Foodstory: DTLA Gets Schooled
Give someone a fish and you feed them for a day. Teach someone to filet their fish and you feed them sushi for a lifetime. This is exactly what Yoko Isassi of Foodstory aims to do in her Nigiri Sushi class. Foodstory is Yoko’s passion project turned business as she and her assistant, Mayumi, open up their downtown kitchen to educate students on Japanese cuisine and culture. If you ever wanted to learn how to buy and butcher fish, sign up for the Seafood Market Tour & Cooking class, or if you don’t have the patience to line up for Daikokuya on 1st Street, take the Ramen Run Down class to learn the aromatic art of Tonkotsu. The classes are focused on various styles, from sushi to izakaya foods, and complemented with lessons in Japanese history and culture.
In the Nigiri Sushi class, Yoko, Mayumi and Chef Kazu from Sushi Gen in Little Tokyo await students to walk into the light-filled kitchen. First, a group of newly matched couples, then a mother and daughter with a best friend dynamic, and a student who’s there to make sushi, not friends. With aprons on and name tags in place the class begins, hands get dirty and culinary comradery commences. Chef Kazu demonstrates each step with precision and intent, while Yoko interjects helpful kitchen tips that go off like lightbulbs as all students say “ahhhh” in unison. Each student takes a stab at slicing a whole red snapper into bite-sized portions of sashimi. Some are cut perfectly, some need improvement, most look palatable, but every time the knife is pulled back, students applaud and support each other with kindhearted praise. Despite the seriousness of Japanese cuisine, Yoko and her team make the experience relaxed and unintimidating as the mood stays consistently cheerful throughout the class.
This is the experience and community Yoko’s classes have been cultivating in Downtown LA since 2010. Through food, education and a little bit of sake, students can develop a better understanding and appreciation for the philosophy behind Japanese cuisine.
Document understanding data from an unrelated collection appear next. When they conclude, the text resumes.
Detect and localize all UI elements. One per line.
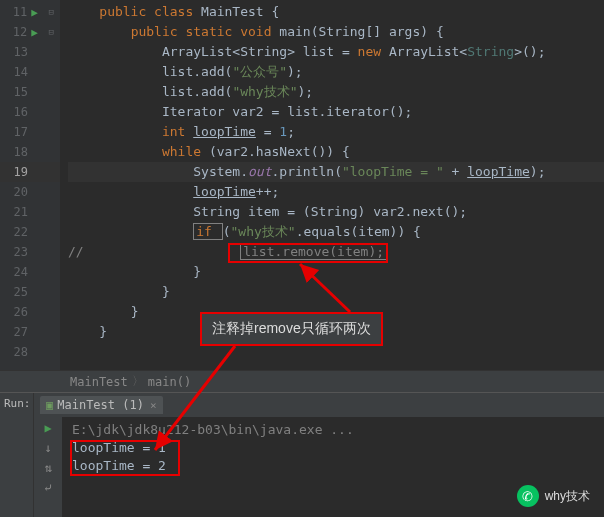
code-area[interactable]: public class MainTest { public static vo… (60, 0, 604, 370)
filter-icon[interactable]: ⇅ (44, 461, 51, 475)
line-number: 11 (6, 5, 27, 19)
line-number: 16 (6, 105, 28, 119)
line-number: 27 (6, 325, 28, 339)
line-number: 17 (6, 125, 28, 139)
chevron-right-icon: 〉 (132, 373, 144, 390)
line-number: 20 (6, 185, 28, 199)
line-number: 26 (6, 305, 28, 319)
run-tab[interactable]: ▣ MainTest (1) × (40, 396, 163, 414)
fold-icon[interactable]: ⊟ (48, 7, 60, 17)
console-line: loopTime = 2 (72, 457, 594, 475)
gutter: 11▶⊟ 12▶⊟ 13 14 15 16 17 18 19 20 21 22 … (0, 0, 60, 370)
close-icon[interactable]: × (150, 399, 157, 412)
wrap-icon[interactable]: ⤶ (43, 481, 53, 495)
line-number: 28 (6, 345, 28, 359)
console-line: loopTime = 1 (72, 439, 594, 457)
run-tabs: ▣ MainTest (1) × (34, 393, 604, 417)
line-number: 14 (6, 65, 28, 79)
fold-icon[interactable]: ⊟ (48, 27, 60, 37)
line-number: 25 (6, 285, 28, 299)
breadcrumb-item[interactable]: main() (148, 375, 191, 389)
line-number: 24 (6, 265, 28, 279)
line-number: 19 (6, 165, 28, 179)
code-editor[interactable]: 11▶⊟ 12▶⊟ 13 14 15 16 17 18 19 20 21 22 … (0, 0, 604, 370)
run-toolbar: ▶ ↓ ⇅ ⤶ (34, 417, 62, 517)
run-panel: Run: ▣ MainTest (1) × ▶ ↓ ⇅ ⤶ E:\jdk\jdk… (0, 392, 604, 517)
stop-icon[interactable]: ↓ (44, 441, 51, 455)
line-number: 18 (6, 145, 28, 159)
run-tab-label: MainTest (1) (57, 398, 144, 412)
line-number: 13 (6, 45, 28, 59)
run-gutter-icon[interactable]: ▶ (31, 6, 46, 19)
console-output[interactable]: E:\jdk\jdk8u212-b03\bin\java.exe ... loo… (62, 417, 604, 517)
run-gutter-icon[interactable]: ▶ (31, 26, 46, 39)
console-line: E:\jdk\jdk8u212-b03\bin\java.exe ... (72, 421, 594, 439)
line-number: 12 (6, 25, 27, 39)
line-number: 22 (6, 225, 28, 239)
run-config-icon: ▣ (46, 398, 53, 412)
breadcrumb[interactable]: MainTest 〉 main() (0, 370, 604, 392)
line-number: 15 (6, 85, 28, 99)
run-panel-label: Run: (0, 393, 34, 517)
line-number: 23 (6, 245, 28, 259)
breadcrumb-item[interactable]: MainTest (70, 375, 128, 389)
line-number: 21 (6, 205, 28, 219)
rerun-icon[interactable]: ▶ (44, 421, 51, 435)
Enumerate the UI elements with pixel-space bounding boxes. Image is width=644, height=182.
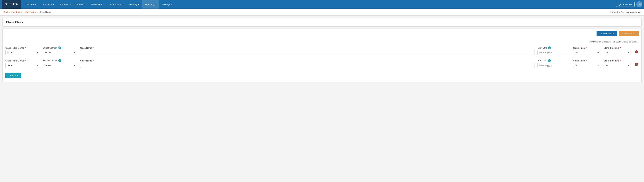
- nav-attendance[interactable]: Attendance: [108, 0, 126, 9]
- required-star: *: [620, 60, 621, 62]
- class-name-label-2: Class Name *: [80, 60, 535, 62]
- clone-timetable-label-1: Clone Timetable *: [604, 47, 631, 49]
- breadcrumb-back[interactable]: Back: [4, 11, 8, 13]
- chevron-down-icon: [84, 4, 86, 5]
- breadcrumb-class-index[interactable]: Class Index: [24, 11, 36, 13]
- clone-tutors-label-1: Clone Tutors *: [573, 47, 601, 49]
- form-row-2: Class To Be Cloned * Select Select Campu…: [5, 59, 639, 68]
- toolbar-row: Clone Classes Back to Index: [2, 28, 642, 39]
- start-date-group-2: Start Date ?: [538, 59, 570, 68]
- clone-tutors-select-1[interactable]: No Yes: [573, 50, 601, 55]
- nav-marking[interactable]: Marking: [126, 0, 142, 9]
- campus-select-1[interactable]: Select: [43, 50, 78, 55]
- form-row-1: Class To Be Cloned * Select Select Campu…: [5, 46, 639, 55]
- clone-tutors-select-2[interactable]: No Yes: [573, 63, 601, 68]
- form-area: Class To Be Cloned * Select Select Campu…: [2, 43, 642, 82]
- navbar-right: Quick Access LM: [616, 1, 642, 7]
- breadcrumb-dashboard[interactable]: Dashboard: [11, 11, 22, 13]
- nav-intakes[interactable]: Intakes: [74, 0, 88, 9]
- campus-label-2: Select Campus ?: [43, 59, 78, 62]
- campus-select-2[interactable]: Select: [43, 63, 78, 68]
- clone-tutors-group-2: Clone Tutors * No Yes: [573, 60, 601, 68]
- required-star: *: [620, 47, 621, 49]
- note-row: Newly cloned classes will be set as 'Act…: [2, 39, 642, 43]
- start-date-input-1[interactable]: [538, 50, 570, 55]
- user-avatar[interactable]: LM: [636, 1, 642, 7]
- nav-curriculum[interactable]: Curriculum: [39, 0, 57, 9]
- clone-tutors-label-2: Clone Tutors *: [573, 60, 601, 62]
- chevron-down-icon: [122, 4, 124, 5]
- clone-timetable-select-1[interactable]: No Yes: [604, 50, 631, 55]
- start-date-help-icon-2[interactable]: ?: [548, 59, 551, 62]
- required-star: *: [586, 60, 587, 62]
- breadcrumb-current: Clone Class: [39, 11, 51, 13]
- quick-access-button[interactable]: Quick Access: [616, 2, 635, 7]
- svg-rect-7: [636, 63, 637, 63]
- class-name-input-1[interactable]: [80, 50, 535, 55]
- required-star: *: [93, 60, 94, 62]
- nav-dashboard[interactable]: Dashboard: [22, 0, 38, 9]
- back-to-index-button[interactable]: Back to Index: [619, 31, 639, 36]
- class-name-group-2: Class Name *: [80, 60, 535, 68]
- campus-help-icon-1[interactable]: ?: [58, 46, 61, 49]
- class-to-clone-label-1: Class To Be Cloned *: [5, 47, 40, 49]
- clone-tutors-group-1: Clone Tutors * No Yes: [573, 47, 601, 55]
- campus-group-2: Select Campus ? Select: [43, 59, 78, 68]
- class-to-clone-select-2[interactable]: Select: [5, 63, 40, 68]
- svg-rect-4: [636, 51, 637, 53]
- class-to-clone-group-1: Class To Be Cloned * Select: [5, 47, 40, 55]
- chevron-down-icon: [171, 4, 172, 5]
- breadcrumb-sep: ›: [9, 11, 10, 13]
- clone-classes-button[interactable]: Clone Classes: [596, 31, 617, 36]
- chevron-down-icon: [138, 4, 139, 5]
- svg-rect-0: [635, 51, 638, 53]
- breadcrumb-sep3: ›: [37, 11, 38, 13]
- required-star: *: [25, 47, 26, 49]
- class-to-clone-label-2: Class To Be Cloned *: [5, 60, 40, 62]
- navbar: SEBDATA Dashboard Curriculum Students In…: [0, 0, 644, 9]
- class-to-clone-group-2: Class To Be Cloned * Select: [5, 60, 40, 68]
- chevron-down-icon: [70, 4, 71, 5]
- campus-help-icon-2[interactable]: ?: [58, 59, 61, 62]
- required-star: *: [586, 47, 587, 49]
- svg-rect-5: [635, 64, 638, 66]
- svg-rect-1: [635, 51, 638, 51]
- clone-timetable-group-1: Clone Timetable * No Yes: [604, 47, 631, 55]
- add-item-button[interactable]: Add item: [5, 73, 21, 78]
- breadcrumb: Back › Dashboard › Class Index › Clone C…: [4, 11, 51, 13]
- breadcrumb-sep2: ›: [23, 11, 24, 13]
- chevron-down-icon: [155, 4, 157, 5]
- start-date-label-1: Start Date ?: [538, 46, 570, 49]
- class-name-label-1: Class Name *: [80, 47, 535, 49]
- class-name-input-2[interactable]: [80, 63, 535, 68]
- nav-reporting[interactable]: Reporting: [142, 0, 159, 9]
- nav-students[interactable]: Students: [57, 0, 73, 9]
- main-card: Clone Classes Back to Index Newly cloned…: [2, 28, 642, 82]
- start-date-input-2[interactable]: [538, 63, 570, 68]
- logged-in-status: Logged In As: Lisa Macdonald: [610, 11, 640, 13]
- nav-items: Dashboard Curriculum Students Intakes En…: [22, 0, 616, 9]
- nav-enrolments[interactable]: Enrolments: [88, 0, 107, 9]
- svg-rect-8: [636, 64, 636, 65]
- start-date-label-2: Start Date ?: [538, 59, 570, 62]
- breadcrumb-bar: Back › Dashboard › Class Index › Clone C…: [0, 9, 644, 15]
- svg-rect-9: [636, 64, 637, 65]
- required-star: *: [93, 47, 94, 49]
- svg-rect-6: [635, 63, 638, 64]
- delete-row-button-2[interactable]: [634, 62, 639, 68]
- svg-rect-3: [636, 51, 636, 53]
- chevron-down-icon: [103, 4, 104, 5]
- clone-timetable-select-2[interactable]: No Yes: [604, 63, 631, 68]
- start-date-group-1: Start Date ?: [538, 46, 570, 55]
- clone-timetable-label-2: Clone Timetable *: [604, 60, 631, 62]
- svg-rect-2: [636, 50, 637, 51]
- brand-logo: SEBDATA: [2, 0, 21, 9]
- start-date-help-icon-1[interactable]: ?: [548, 46, 551, 49]
- delete-row-button-1[interactable]: [634, 49, 639, 55]
- campus-group-1: Select Campus ? Select: [43, 46, 78, 55]
- class-name-group-1: Class Name *: [80, 47, 535, 55]
- nav-settings[interactable]: Settings: [160, 0, 175, 9]
- note-text: Newly cloned classes will be set as 'Act…: [589, 41, 639, 43]
- class-to-clone-select-1[interactable]: Select: [5, 50, 40, 55]
- clone-timetable-group-2: Clone Timetable * No Yes: [604, 60, 631, 68]
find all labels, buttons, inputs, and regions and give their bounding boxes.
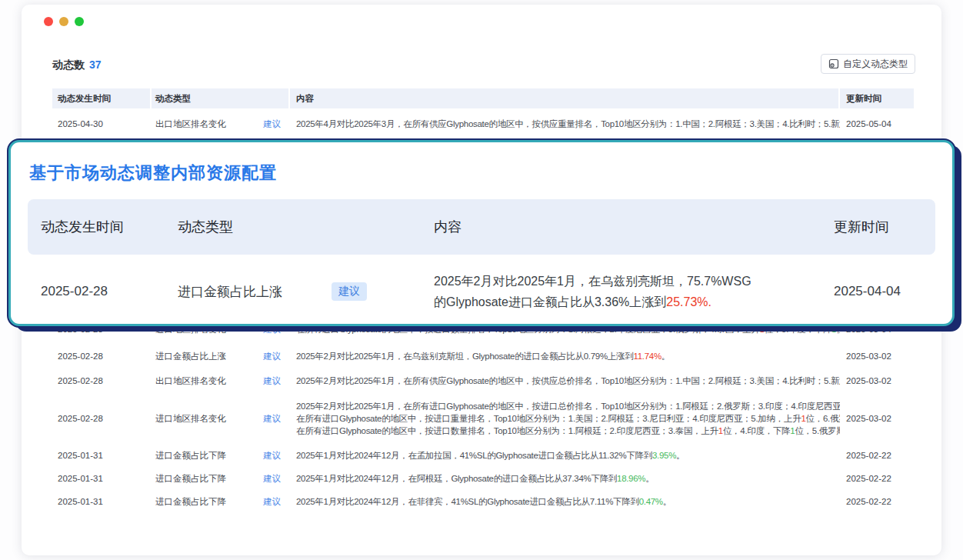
row-time: 2025-01-31 [52,451,152,460]
table-row[interactable]: 2025-02-28 进口地区排名变化 建议 2025年2月对比2025年1月，… [52,393,914,444]
row-time: 2025-04-30 [52,119,152,128]
row-content: 2025年2月对比2025年1月，在所有供应Glyphosate的地区中，按供应… [290,375,840,387]
row-updated: 2025-03-02 [840,352,914,361]
suggest-link[interactable]: 建议 [263,450,281,462]
row-content: 2025年4月对比2025年3月，在所有供应Glyphosate的地区中，按供应… [290,118,840,130]
header-time: 动态发生时间 [52,88,150,108]
popup-table-header: 动态发生时间 动态类型 内容 更新时间 [28,199,935,255]
table-row[interactable]: 2025-01-31 进口金额占比下降 建议 2025年1月对比2024年12月… [52,490,914,513]
row-type: 进口金额占比下降 [155,496,226,508]
row-type: 进口地区排名变化 [155,413,226,425]
row-updated: 2025-03-02 [840,376,914,385]
table-row[interactable]: 2025-01-31 进口金额占比下降 建议 2025年1月对比2024年12月… [52,444,914,467]
popup-title: 基于市场动态调整内部资源配置 [29,162,952,185]
row-updated: 2025-02-22 [840,474,914,483]
popup-header-type: 动态类型 [178,218,434,236]
row-type: 出口地区排名变化 [155,118,226,130]
row-type: 进口金额占比下降 [155,450,226,462]
suggest-link[interactable]: 建议 [263,375,281,387]
header-updated: 更新时间 [840,88,914,108]
row-content: 2025年2月对比2025年1月，在所有进口Glyphosate的地区中，按进口… [290,400,840,437]
customize-button-label: 自定义动态类型 [843,58,908,71]
header-type: 动态类型 [152,88,288,108]
minimize-window-button[interactable] [59,17,68,26]
suggest-link[interactable]: 建议 [263,496,281,508]
row-updated: 2025-02-22 [840,451,914,460]
row-type: 进口金额占比上涨 [155,351,226,362]
row-content: 2025年1月对比2024年12月，在阿根廷，Glyphosate的进口金额占比… [290,472,840,485]
row-time: 2025-01-31 [52,474,152,483]
table-row[interactable]: 2025-02-28 出口地区排名变化 建议 2025年2月对比2025年1月，… [52,368,914,393]
window-controls [44,17,84,26]
table-row[interactable]: 2025-04-30 出口地区排名变化 建议 2025年4月对比2025年3月，… [52,108,914,139]
header-content: 内容 [290,88,838,108]
dynamics-count-label: 动态数 [52,58,85,71]
row-updated: 2025-05-04 [840,119,914,128]
dynamics-count-value: 37 [89,58,102,71]
row-time: 2025-02-28 [52,352,152,361]
row-updated: 2025-02-22 [840,497,914,506]
table-header: 动态发生时间 动态类型 内容 更新时间 [52,88,914,108]
suggest-link[interactable]: 建议 [263,118,281,130]
customize-icon [828,58,839,69]
row-content: 2025年1月对比2024年12月，在菲律宾，41%SL的Glyphosate进… [290,495,840,508]
toolbar: 动态数37 自定义动态类型 [52,54,915,75]
customize-dynamic-type-button[interactable]: 自定义动态类型 [821,54,915,74]
suggest-link[interactable]: 建议 [263,413,281,425]
popup-row-time: 2025-02-28 [41,284,178,299]
suggest-link[interactable]: 建议 [263,473,281,485]
table-row[interactable]: 2025-02-28 进口金额占比上涨 建议 2025年2月对比2025年1月，… [52,344,914,368]
row-time: 2025-02-28 [52,376,152,385]
dynamic-detail-popup: 基于市场动态调整内部资源配置 动态发生时间 动态类型 内容 更新时间 2025-… [8,140,955,326]
suggest-link[interactable]: 建议 [263,351,281,362]
popup-row-updated: 2025-04-04 [834,284,935,299]
row-updated: 2025-03-02 [840,414,914,423]
popup-header-updated: 更新时间 [834,218,935,236]
dynamics-count: 动态数37 [52,58,102,72]
row-time: 2025-01-31 [52,497,152,506]
row-type: 进口金额占比下降 [155,473,226,485]
table-row[interactable]: 2025-01-31 进口金额占比下降 建议 2025年1月对比2024年12月… [52,467,914,490]
popup-header-content: 内容 [434,218,834,236]
popup-table-row: 2025-02-28 进口金额占比上涨 建议 2025年2月对比2025年1月，… [28,256,935,327]
suggest-badge[interactable]: 建议 [332,282,367,301]
popup-row-content: 2025年2月对比2025年1月，在乌兹别亮斯坦，75.7%WSG的Glypho… [434,271,834,312]
row-content: 2025年1月对比2024年12月，在孟加拉国，41%SL的Glyphosate… [290,449,840,462]
row-type: 出口地区排名变化 [155,375,226,387]
screen: 动态数37 自定义动态类型 动态发生时间 动态类型 内容 更新时间 2025-0… [0,0,963,560]
row-time: 2025-02-28 [52,414,152,423]
close-window-button[interactable] [44,17,53,26]
maximize-window-button[interactable] [75,17,84,26]
row-content: 2025年2月对比2025年1月，在乌兹别克斯坦，Glyphosate的进口金额… [290,350,840,362]
popup-row-type: 进口金额占比上涨 [178,283,282,301]
popup-header-time: 动态发生时间 [41,218,178,236]
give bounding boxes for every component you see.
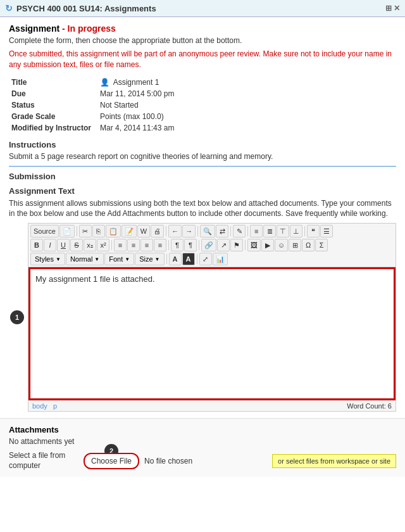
title-value: 👤 Assignment 1 [97,77,396,88]
title-row: Title 👤 Assignment 1 [9,77,396,88]
instructions-text: Submit a 5 page research report on cogni… [9,152,396,161]
status-label: Status [9,99,97,111]
sep9 [199,240,199,250]
bold-button[interactable]: B [30,239,43,251]
paste-word-button[interactable]: W [137,225,150,238]
source-button[interactable]: Source [30,225,59,238]
image-button[interactable]: 🖼 [247,239,261,251]
subscript-button[interactable]: x₂ [84,239,96,251]
anchor-button[interactable]: ⚑ [230,239,243,251]
special-char-button[interactable]: Ω [302,239,315,251]
math-button[interactable]: Σ [315,239,328,251]
attachments-title: Attachments [9,425,396,434]
details-table: Title 👤 Assignment 1 Due Mar 11, 2014 5:… [9,77,396,134]
grade-label: Grade Scale [9,111,97,122]
step1-circle: 1 [10,310,24,324]
cut-button[interactable]: ✂ [79,225,92,238]
editor-toolbar: Source 📄 ✂ ⎘ 📋 📝 W 🖨 ← → 🔍 [28,224,396,267]
warning-text: Once submitted, this assignment will be … [9,49,396,70]
sep1 [77,226,77,236]
maximize-button[interactable]: ⤢ [199,253,212,265]
strike-button[interactable]: S [70,239,83,251]
no-attachments-text: No attachments yet [9,437,396,446]
blockquote-button[interactable]: ❝ [307,225,320,238]
spell-button[interactable]: ✎ [233,225,246,238]
superscript-button[interactable]: x² [97,239,109,251]
ol-button[interactable]: ≡ [250,225,263,238]
ul-button[interactable]: ≣ [263,225,276,238]
sep2 [166,226,166,236]
editor-wrapper: 1 Source 📄 ✂ ⎘ 📋 📝 W 🖨 ← [28,223,396,412]
refresh-icon: ↻ [5,3,13,13]
sep4 [230,226,231,236]
unlink-button[interactable]: ↗ [217,239,230,251]
submission-section: Submission Assignment Text This assignme… [9,172,396,412]
flash-button[interactable]: ▶ [261,239,274,251]
toolbar-row-1: Source 📄 ✂ ⎘ 📋 📝 W 🖨 ← → 🔍 [30,225,394,238]
sep3 [197,226,198,236]
align-left-button[interactable]: ≡ [114,239,127,251]
due-value: Mar 11, 2014 5:00 pm [97,88,396,99]
more-button[interactable]: ☰ [320,225,333,238]
find-button[interactable]: 🔍 [200,225,215,238]
align-center-button[interactable]: ≡ [127,239,140,251]
font-dropdown[interactable]: Font ▼ [104,253,134,265]
attachments-section: Attachments No attachments yet Select a … [0,418,405,477]
sep10 [245,240,246,250]
body-link[interactable]: body [32,402,47,410]
paste-button[interactable]: 📋 [106,225,121,238]
align-justify-button[interactable]: ≡ [154,239,166,251]
editor-container: Source 📄 ✂ ⎘ 📋 📝 W 🖨 ← → 🔍 [28,223,396,412]
redo-button[interactable]: → [182,225,196,238]
find-replace-button[interactable]: ⇄ [216,225,228,238]
underline-button[interactable]: U [57,239,70,251]
table-button[interactable]: ⊞ [289,239,301,251]
file-icon[interactable]: 📄 [59,225,75,238]
assignment-text-desc: This assignment allows submissions using… [9,198,396,220]
status-value: Not Started [97,99,396,111]
sep7 [111,240,112,250]
sep11 [166,254,167,264]
ltr-button[interactable]: ¶ [171,239,184,251]
instructions-title: Instructions [9,140,396,149]
paste-text-button[interactable]: 📝 [122,225,137,238]
size-dropdown[interactable]: Size ▼ [135,253,164,265]
p-link[interactable]: p [53,402,57,410]
person-icon: 👤 [100,78,109,87]
align-right-button[interactable]: ≡ [140,239,153,251]
assignment-label: Assignment [9,23,59,34]
italic-button[interactable]: I [44,239,56,251]
word-count: Word Count: 6 [347,402,392,410]
outdent-button[interactable]: ⊥ [290,225,302,238]
styles-dropdown[interactable]: Styles ▼ [30,253,65,265]
rtl-button[interactable]: ¶ [184,239,197,251]
indent-button[interactable]: ⊤ [277,225,289,238]
link-button[interactable]: 🔗 [201,239,216,251]
copy-button[interactable]: ⎘ [92,225,105,238]
sep12 [197,254,197,264]
editor-area[interactable]: My assignment 1 file is attached. [28,267,396,400]
title-bar: ↻ PSYCH 400 001 SU14: Assignments ⊞ ✕ [0,0,405,17]
format-dropdown[interactable]: Normal ▼ [66,253,104,265]
chart-button[interactable]: 📊 [213,253,228,265]
due-label: Due [9,88,97,99]
font-color-button[interactable]: A [169,253,182,265]
grade-row: Grade Scale Points (max 100.0) [9,111,396,122]
external-icon[interactable]: ⊞ ✕ [385,4,400,13]
choose-file-button[interactable]: Choose File [84,453,139,469]
toolbar-row-3: Styles ▼ Normal ▼ Font ▼ Size [30,253,394,265]
styles-arrow: ▼ [56,256,61,262]
modified-label: Modified by Instructor [9,122,97,134]
print-button[interactable]: 🖨 [151,225,164,238]
workspace-button[interactable]: or select files from workspace or site [272,454,396,468]
due-row: Due Mar 11, 2014 5:00 pm [9,88,396,99]
assignment-status: - In progress [62,23,116,34]
toolbar-row-2: B I U S x₂ x² ≡ ≡ ≡ ≡ ¶ ¶ [30,239,394,251]
sep6 [304,226,305,236]
smiley-button[interactable]: ☺ [275,239,288,251]
sep5 [247,226,248,236]
editor-footer: body p Word Count: 6 [28,400,396,411]
highlight-color-button[interactable]: A [182,253,195,265]
no-file-text: No file chosen [144,457,192,466]
undo-button[interactable]: ← [168,225,182,238]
At the inception of her introductory class, Ramen Run Down, Yoko taught a small group of friends the techniques to perfect Japan’s most popular comfort food. And like most prosperous business ventures, it just takes a few friends to support an idea and provide encouragement to achieve more. Today, Yoko offers over 12 different classes to continue her mission in providing education on Japanese cuisine in order to ultimately help elevate the quality of Japanese restaurants and exports throughout Los Angeles.
As the nigiri class wraps up, ten pieces of sushi are rolled and plated by each student. They stand proud and hungry, displaying their accomplishment for a photo like a kid at a science fair. After photos have been taken and high fives are given, everyone pulls a chair at the communal table to dine together and celebrate with a serving of chilled sake. Kampai!